Toothpaste: what’s it actually for?
The primary role of toothpaste is to act as an abrasive by removing plaque around teeth and the gum line. This process is absolutely essential in avoiding gum disease and tooth decay problems — painful conditions that can lead to tooth loss.
Pastes and gels contain a number of active ingredients, such as fluoride, which function to suppress conditions such as gingivitis and decalcification.
Toothpastes are usually made up of abrasives, fluorides, foaming agents (SLS), detergents, flavourants and anti-bacterial agents. The problem is that some of the chemicals used are potentially harmful, as we discuss in more detail below.
It’s not a superman
A number of dental professionals have stepped forward to explain that toothpaste, as a mere cosmetic, plays a marginal role in our oral health care; a greater emphasis should be placed on thorough brushing and flossing.
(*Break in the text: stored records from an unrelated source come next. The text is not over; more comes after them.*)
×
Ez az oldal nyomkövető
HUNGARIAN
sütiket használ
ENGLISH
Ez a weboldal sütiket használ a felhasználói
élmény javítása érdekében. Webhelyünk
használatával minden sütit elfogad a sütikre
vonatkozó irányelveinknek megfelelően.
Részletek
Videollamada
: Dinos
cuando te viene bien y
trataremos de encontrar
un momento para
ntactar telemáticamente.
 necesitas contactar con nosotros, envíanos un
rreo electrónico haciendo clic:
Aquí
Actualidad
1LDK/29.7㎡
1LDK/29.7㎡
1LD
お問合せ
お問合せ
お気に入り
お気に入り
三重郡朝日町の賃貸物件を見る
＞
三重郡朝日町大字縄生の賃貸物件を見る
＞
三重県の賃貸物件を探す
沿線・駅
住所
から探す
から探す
The message is clear: we can’t look to toothpaste to assume the superman role of dental health. Actually, we should simplify paste as much as possible.
Despite the numerous claims manufacturers make (tartar protection! whitening! fluoride-free! extra-fluoride!), toothpaste is merely an adjunct to a meticulous oral care regime.
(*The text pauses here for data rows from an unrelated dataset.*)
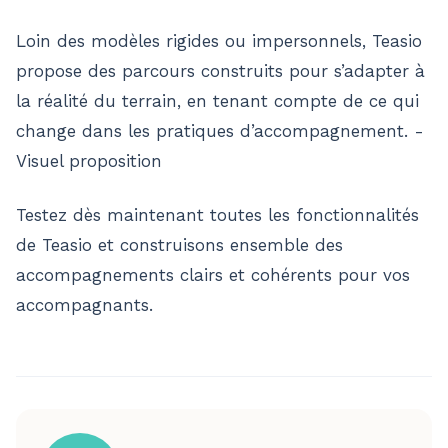
Loin des modèles rigides ou impersonnels, Teasio
propose des parcours construits pour s’adapter à
la réalité du terrain, en tenant compte de ce qui
change dans les pratiques d’accompagnement. -
Visuel proposition
Testez dès maintenant toutes les fonctionnalités
de Teasio et construisons ensemble des
accompagnements clairs et cohérents pour vos
accompagnants.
As important as toothpaste itself is knowing how to brush your teeth properly, along with other activities like flossing.
The exact chemical content of popular toothpastes has been made the subject of scrutiny in recent years.
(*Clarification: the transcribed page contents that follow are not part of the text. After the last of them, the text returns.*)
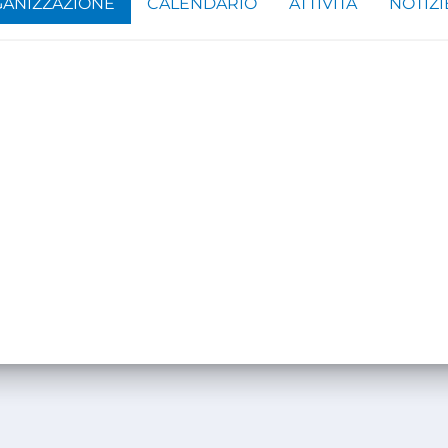
ANIZZAZIONE
CALENDARIO
ATTIVITÀ
NOTIZI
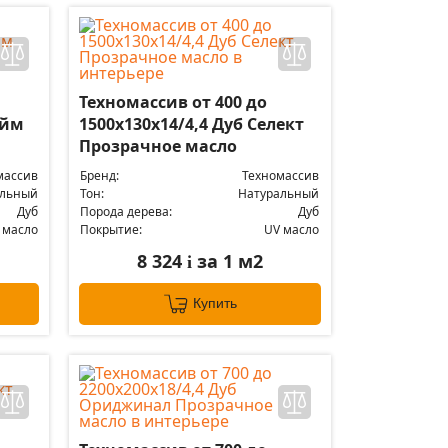
Техномассив от 400 до
айм
1500х130х14/4,4 Дуб Селект
Прозрачное масло
массив
Бренд:
Техномассив
альный
Тон:
Натуральный
Дуб
Порода дерева:
Дуб
 масло
Покрытие:
UV масло
8 324
за 1 м2
i
Купить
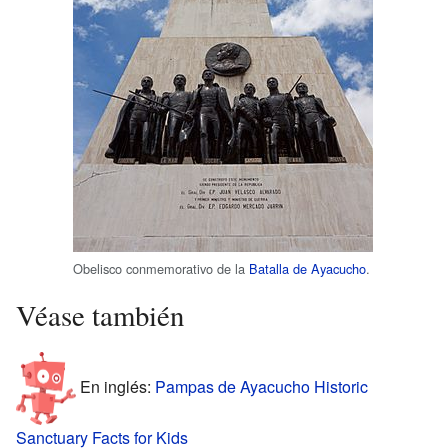
Obelisco conmemorativo de la
Batalla de Ayacucho
.
Véase también
En inglés:
Pampas de Ayacucho Historic
Sanctuary Facts for Kids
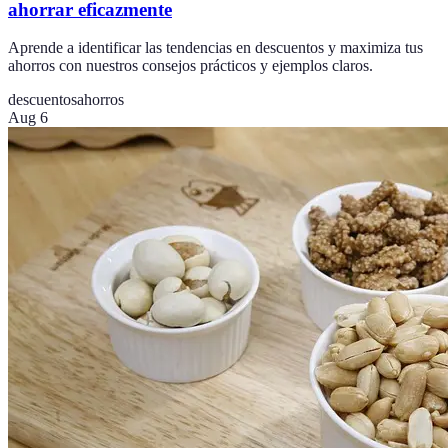
ahorrar eficazmente
Aprende a identificar las tendencias en descuentos y maximiza tus
ahorros con nuestros consejos prácticos y ejemplos claros.
descuentos
ahorros
Aug 6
It has emerged that some components are potentially harmful, while some additives – namely plastic microbeads – are needlessly present as decoration.
While all chemicals are regulated, tested and monitored, what is disconcerting is that companies are not obliged by law to state which ingredients are used within products. So while some may be listed, there is no law to ensure that all of them are.
While the big companies are not using anything in their pastes that are known to be toxic, for some, it’s the lack of transparency that causes concern.
This has led to a rise in popularity for ‘natural’ toothpastes, and DIY toothpastes made at home.
Do your own research
What we wish to emphasise within this article is the need for you to do your own research.
With some toothpaste ingredients, their level of safety or harmfulness is disputed among scientists and medical professionals. Often there is no definitive right or wrong answer.
It is not our position to comment on the safety of ingredients – we are not medical professionals, nor scientists.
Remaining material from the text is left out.